At a median price of $766,250, the co-op market saw slight improvement on both quarterly and yearly measures, increasing by 1.5% since last quarter and by 1% since last year. Average sales prices, however, decreased by just under 2% since last quarter and by 3.2% since last year for this quarter’s total of $1,214,476.
“Even though the $1,000,000-$3,000,000 market sector was strongest this past quarter, we can expect rising mortgage interest rates and the much lower luxury rentals to put downward pressure on this sector in the coming quarters,” said Andrew Heiberger, founder and CEO, TOWN Residential.
Auditing the luxury market specifically, 57 transactions were recorded within the $10,000,000 and up condo market during the first quarter registering an average price of $15,895,224, and 4 transactions were recorded within the over $10,000,000 co-op market for an average price of $17,825,000. For luxury condos, the median days on the market was significantly higher at 237 compared to 89 market-wide, while median days on the market for luxury co-ops was only 49.5, lower than the market-wide median of 58.
“While there were a significant number of closings above $10,000,000, it is crucial to note these were mostly for apartments that went into contract years ago in buildings like 56 Leonard and 432 Park. New contracts for apartments priced above $10,000,000 are only for those that offer the best locations, most square footage for the price, and other amenities and features such as views and outdoor space. It is a buyer’s market on the top end,” added Heiberger.
Examining the market by individual neighborhood and property size, The Aggregate revealed a mixture of increasing and decreasing price trends during the first quarter, with the 2-bedroom segment registering as the most volatile across Manhattan.
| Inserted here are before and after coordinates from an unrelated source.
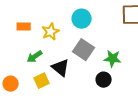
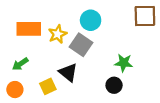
orange rectangle: (24, 27) -> (29, 29), size x1.6
gray square: (84, 50) -> (81, 45), moved
green arrow: (35, 57) -> (20, 64), moved

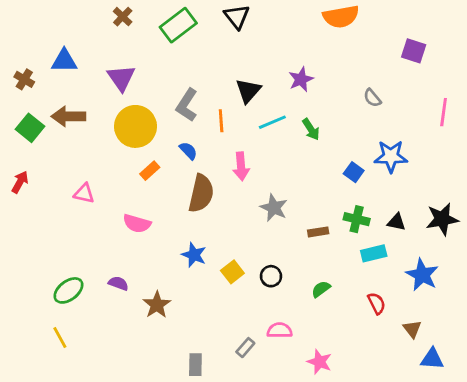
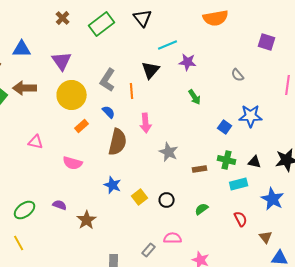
purple star: (301, 79) -> (188, 62), turned 30
cyan line: (272, 122) -> (168, 45), moved

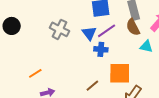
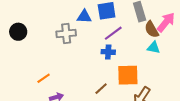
brown semicircle: (133, 27) -> (152, 29), moved
gray cross: (59, 29) -> (66, 34), turned -30
blue triangle: (89, 33) -> (84, 17), moved, turned -49

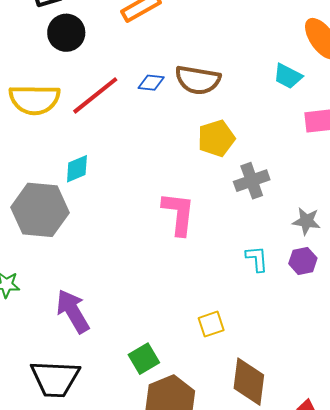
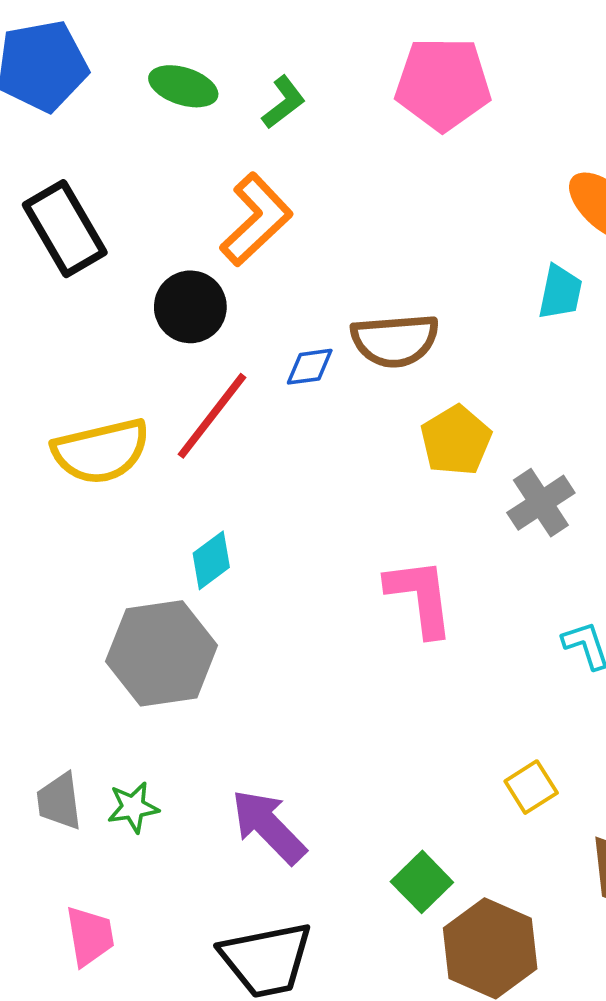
black circle: (66, 33) -> (190, 307), moved
cyan trapezoid: (288, 76) -> (560, 292), turned -92

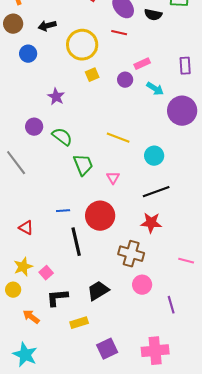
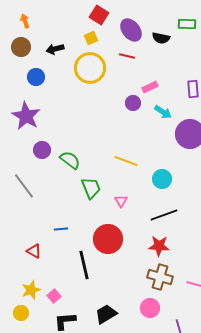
yellow square: (92, 75) -> (91, 38), moved
purple star: (56, 97) -> (26, 116), moved, size x1.6
blue line: (63, 211) -> (61, 229), moved
brown cross: (131, 254) -> (160, 277), moved

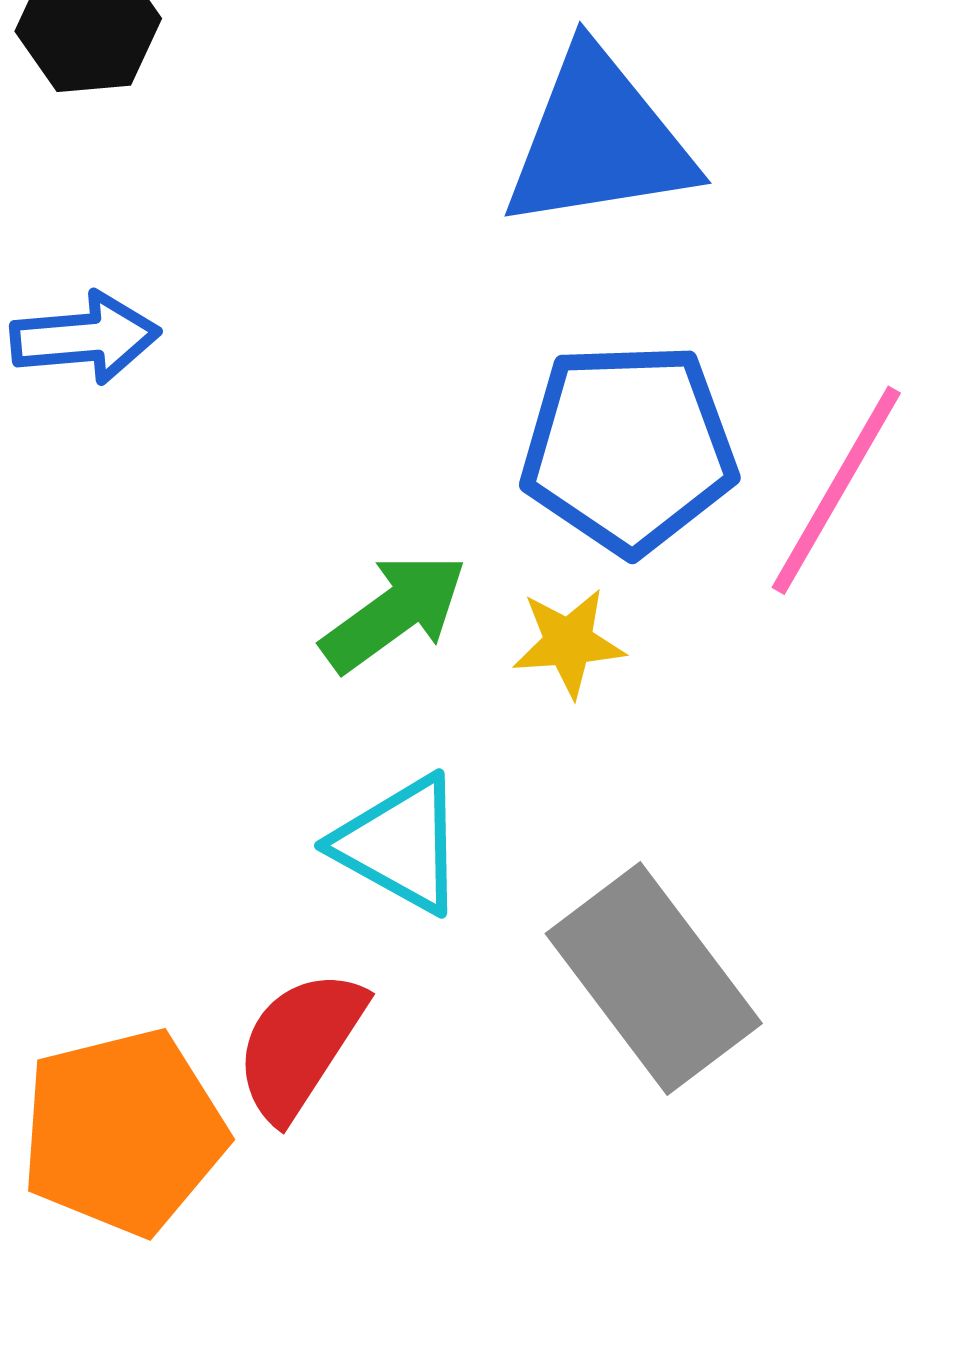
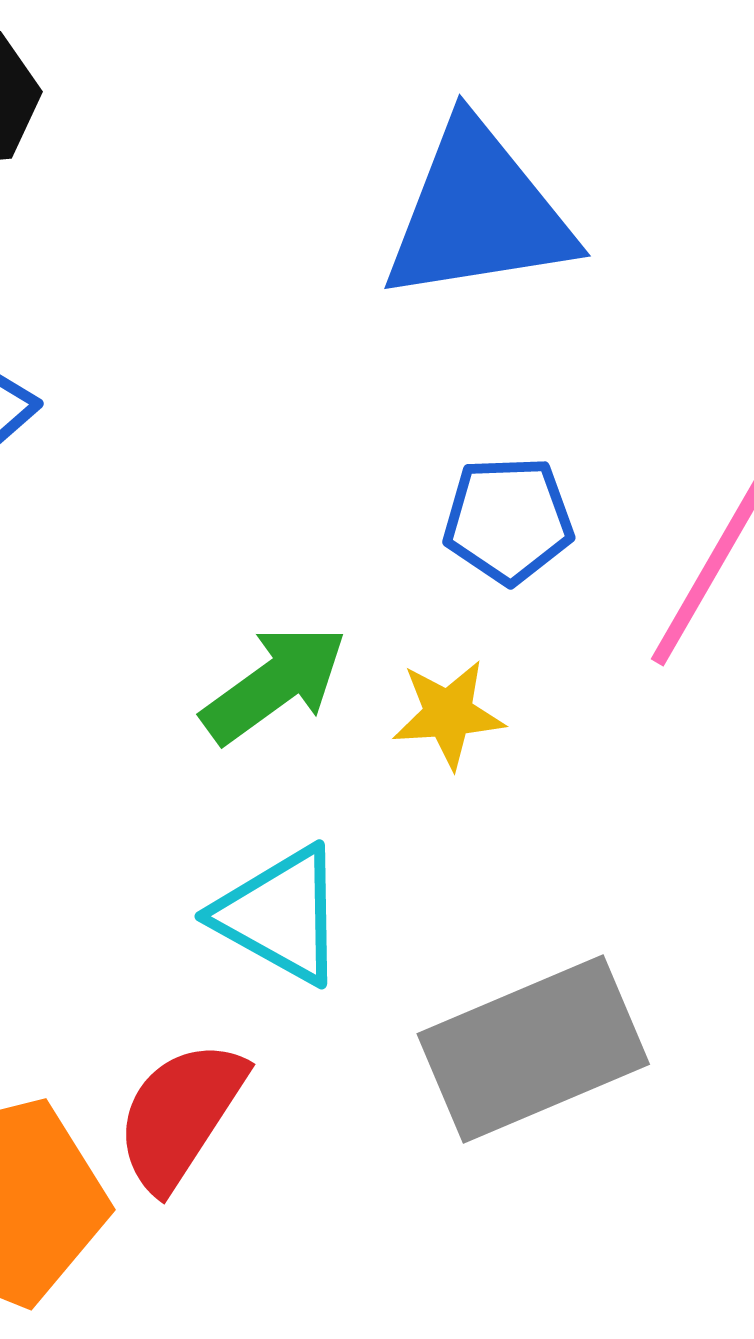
blue pentagon: (629, 448) -> (508, 520), size x0.6
gray rectangle: (654, 978) -> (533, 1049), turned -76

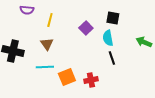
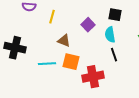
brown triangle: (47, 44) -> (64, 41), moved, turned -32
orange square: (67, 77) -> (71, 62), moved, turned 36
red cross: (91, 80) -> (93, 77), size x1.5

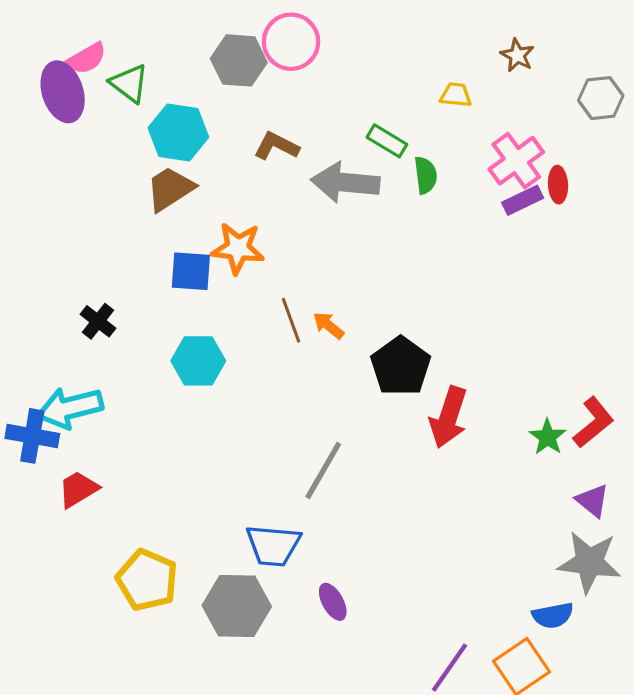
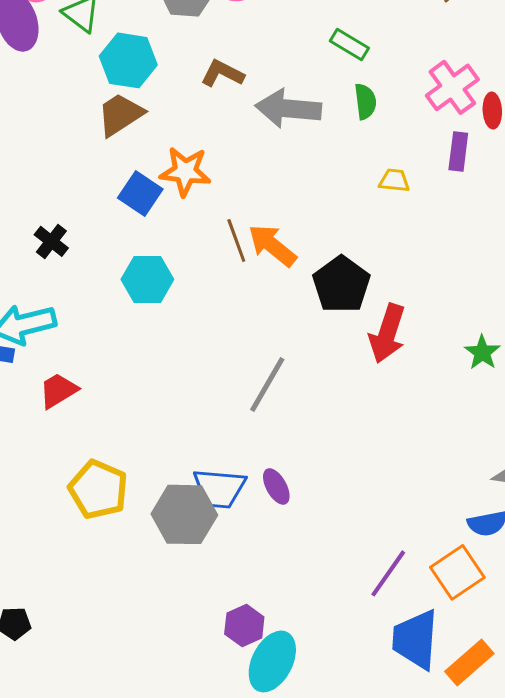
yellow trapezoid: (456, 95) -> (394, 180), moved
green rectangle: (387, 141) -> (349, 44), moved
purple rectangle: (523, 200) -> (458, 151), moved, turned -57
blue square: (191, 271) -> (140, 193), turned 30
orange arrow: (329, 325) -> (272, 245), size x1.6
red trapezoid: (78, 489) -> (58, 390), moved
blue trapezoid: (273, 545) -> (219, 488), moved
purple ellipse: (333, 602) -> (276, 486), moved

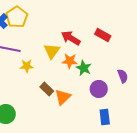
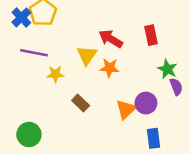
red rectangle: (103, 35) -> (151, 35), turned 49
green star: (84, 68) -> (167, 69), moved
orange triangle: (63, 97) -> (126, 109), moved

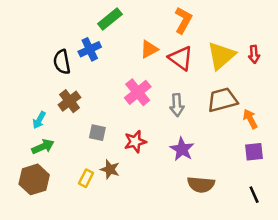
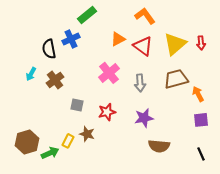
orange L-shape: (183, 20) -> (145, 16), turned -65
cyan arrow: (39, 120) -> (31, 74), moved
green arrow: (43, 147) -> (50, 153), moved
purple star: (182, 149) -> (144, 118), turned 30

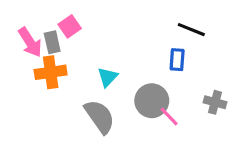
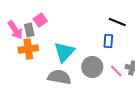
cyan triangle: (108, 77) -> (64, 52), size x1.6
gray semicircle: (100, 117) -> (59, 77), turned -45
pink line: (169, 117) -> (116, 71), moved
The Aggregate is a comprehensive study of residential sale transactions across distinct asset classes from January to March 2017. The report compares those transaction values with quarter-over and year-over values, while providing invaluable insight into current trends and market conditions. Data is drawn from the rolling sales data of the Manhattan market along with the live ACRIS feed provided by the New York City Department of Finance.